* [Task brief]:
From the listing below, pick out each line with the word "Juli".

┌────────

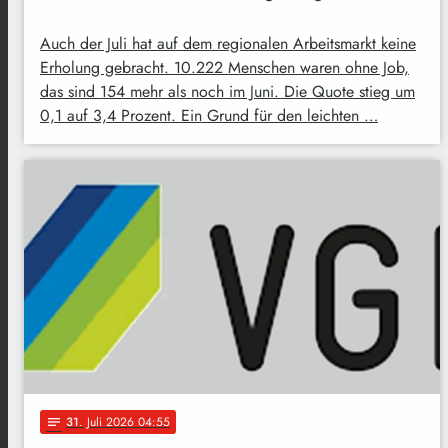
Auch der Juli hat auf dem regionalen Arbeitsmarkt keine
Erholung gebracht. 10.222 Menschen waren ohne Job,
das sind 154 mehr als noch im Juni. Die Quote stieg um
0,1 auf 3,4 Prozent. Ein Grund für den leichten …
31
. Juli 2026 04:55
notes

└────────
┌────────

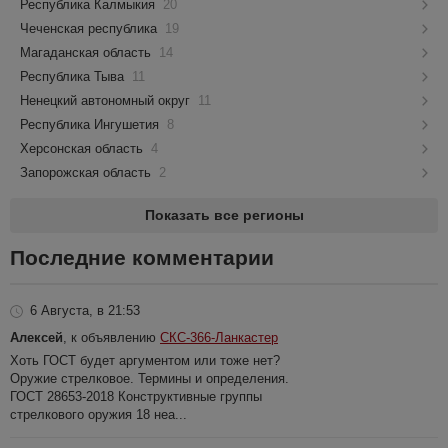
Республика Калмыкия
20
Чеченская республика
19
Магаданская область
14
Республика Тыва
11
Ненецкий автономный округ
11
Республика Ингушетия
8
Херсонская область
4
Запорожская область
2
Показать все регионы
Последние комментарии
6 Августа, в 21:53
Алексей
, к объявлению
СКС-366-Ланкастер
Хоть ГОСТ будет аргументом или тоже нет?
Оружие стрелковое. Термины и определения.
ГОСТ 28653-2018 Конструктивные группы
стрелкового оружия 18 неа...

└────────
┌────────

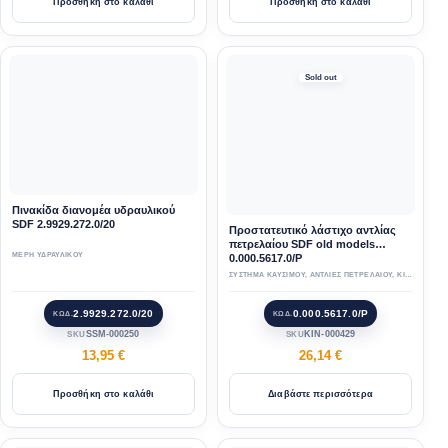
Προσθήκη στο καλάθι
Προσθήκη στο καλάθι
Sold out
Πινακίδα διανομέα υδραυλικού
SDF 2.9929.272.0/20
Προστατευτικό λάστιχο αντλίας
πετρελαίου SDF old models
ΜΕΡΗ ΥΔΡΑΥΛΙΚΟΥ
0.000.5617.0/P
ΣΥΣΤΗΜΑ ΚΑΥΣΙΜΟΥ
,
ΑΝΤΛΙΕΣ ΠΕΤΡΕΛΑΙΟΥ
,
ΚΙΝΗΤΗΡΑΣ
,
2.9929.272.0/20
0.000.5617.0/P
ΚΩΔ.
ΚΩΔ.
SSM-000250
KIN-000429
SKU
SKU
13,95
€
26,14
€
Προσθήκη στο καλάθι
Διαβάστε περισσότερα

└────────

* [Solution]:
Auch der Juli hat auf dem regionalen Arbeitsmarkt keine
. Juli 2026 04:55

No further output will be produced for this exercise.